Barcelona was fun. Cheap wine, bars with incredible tapas, late-night dancing, and lots of young people. From Barcelona I hitchhiked through Spain, and across the Riviera into northern Italy where I met three Canadian women. I teamed up with Carol from Saskatchewan, and we hitched south to Florence, Rome, Naples, and the tip of "the boot," Reggio Calabria. We got rides in fancy sports cars and learned that stopping for coffee meant a quick shot of espresso, and zip!-back on the road.
From Calabria we crossed the Strait of Messina to Sicily. It was spring and the almond trees were blooming in Taormina, an incredible mountainside town. From Taormina we could see Mount Etna, an active volcano. At night bright red flames lit up the sky directly across from the Greek amphitheater where we watched the show. Carol talked me into going to Corleone, the Mafia stronghold we learned about from the newly released book, "The Godfather." I thought the town was fictional, but it was real, perched on the side of a hill.

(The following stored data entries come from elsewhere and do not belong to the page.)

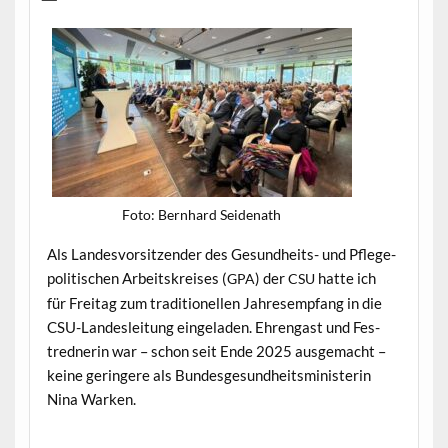
Foto: Bern­hard Seidenath
Als Lan­desvor­sitzen­der des Gesund­heits- und Pflege­
poli­tis­chen Arbeit­skreis­es (
) der
hat­te ich
GPA
CSU
für Fre­itag zum tra­di­tionellen Jahre­semp­fang in die
CSU-Lan­desleitung ein­ge­laden. Ehren­gast und Fes­
tred­ner­in war – schon seit Ende 2025 aus­gemacht –
keine gerin­gere als Bun­des­ge­sund­heitsmin­is­terin
Nina Warken.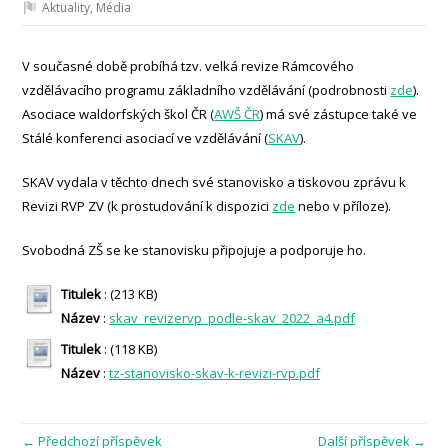
Aktuality
,
Média
V současné době probíhá tzv. velká revize Rámcového
vzdělávacího programu základního vzdělávání (podrobnosti
zde
).
Asociace waldorfských škol ČR (
AWŠ ČR
) má své zástupce také ve
Stálé konferenci asociací ve vzdělávání (
SKAV
).
SKAV vydala v těchto dnech své stanovisko a tiskovou zprávu k
Revizi RVP ZV (k prostudování k dispozici
zde
nebo v příloze).
Svobodná ZŠ se ke stanovisku připojuje a podporuje ho.
Titulek
: (213 KB)
Název
:
skav_revizervp_podle-skav_2022_a4.pdf
Titulek
: (118 KB)
Název
:
tz-stanovisko-skav-k-revizi-rvp.pdf
← Předchozí příspěvek
Další příspěvek →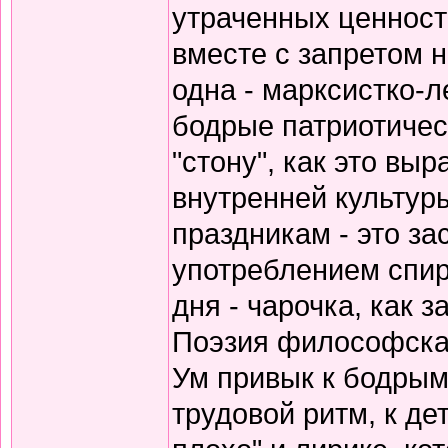
утраченных ценносте
вместе с запретом 
одна - марксистко-л
бодрые патриотичес
"стону", как это вы
внутренней культур
праздникам - это за
употреблением спирт
дня - чарочка, как 
Поэзия философская
Ум привык к бодрым
трудовой ритм, к де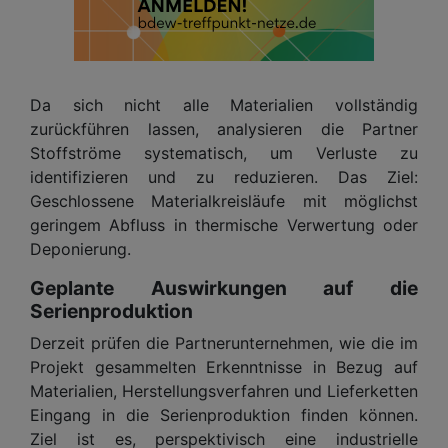
Da sich nicht alle Materialien vollständig
zurückführen lassen, analysieren die Partner
Stoffströme systematisch, um Verluste zu
identifizieren und zu reduzieren. Das Ziel:
Geschlossene Materialkreisläufe mit möglichst
geringem Abfluss in thermische Verwertung oder
Deponierung.
Geplante Auswirkungen auf die
Serienproduktion
Derzeit prüfen die Partnerunternehmen, wie die im
Projekt gesammelten Erkenntnisse in Bezug auf
Materialien, Herstellungsverfahren und Lieferketten
Eingang in die Serienproduktion finden können.
Ziel ist es, perspektivisch eine industrielle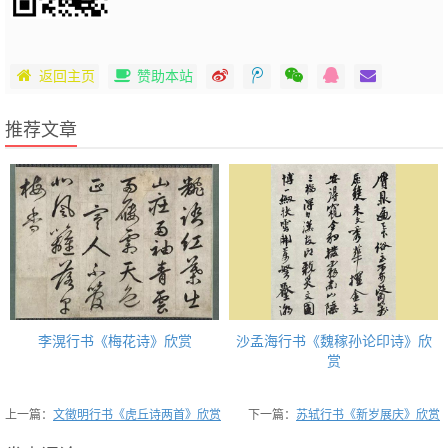
返回主页
赞助本站
推荐文章
李滉行书《梅花诗》欣赏
沙孟海行书《魏稼孙论印诗》欣
赏
上一篇：
文徵明行书《虎丘诗两首》欣赏
下一篇：
苏轼行书《新岁展庆》欣赏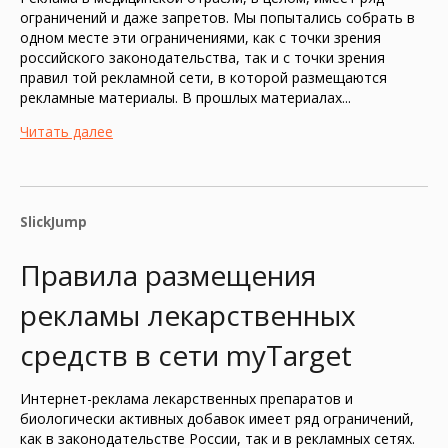
ограничений и даже запретов. Мы попытались собрать в
одном месте эти ограничениями, как с точки зрения
российского законодательства, так и с точки зрения
правил той рекламной сети, в которой размещаются
рекламные материалы. В прошлых материалах...
Читать далее
SlickJump
Правила размещения
рекламы лекарственных
средств в сети myTarget
Интернет-реклама лекарственных препаратов и
биологически активных добавок имеет ряд ограничений,
как в законодательстве России, так и в рекламных сетях.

From Sicily, we headed for Greece. We ended up on the island of Crete after spending time on Corfu and in Athens. Because I spoke English and was almost broke, I landed a job in a tourist shop in Heraklion, Crete's largest city, where I worked for a month until the police came by to check out my work papers. No papers? No work. I moved to the village of Malia, on the Mediterranean Sea, and spent the next three months savoring amazing Greek food chosen from cooking pots in the taverna kitchens. I hung out with young Americans and British travelers on the beach and got the best tan of my life.
My money finally ran out, and it was time to go home. Ten months on the road. What an education. I saw the great capitals, small towns and villages of Europe, saw famous works of art, ate in bistros, cafes and tavernas. We were young and navigated with paper maps, and left notes for friends on bulletin boards to let them know where we were headed. We stayed in B&Bs, youth hostels, and pensions with no prior reservations. There were different currencies and languages in every country, and somehow, we survived. As the Simon & Garfunkel song of that era, "Bookends," goes:
Time it was, and what a time it was, it was
A time of innocence
A time of confidences
Long ago, it must be
I have a photograph
Preserve your memories
They're all that's left you
Kim Metcalfe and her brother, Mac Metcalfe, were born and raised in Juneau and still live there. David Kenway was raised in Juneau and lives in Utah. Jeff Prather, a cousin of Kim and Mac's, was also born and raised in Juneau and was raised in the same house as the Metcalfes. He died in 2021.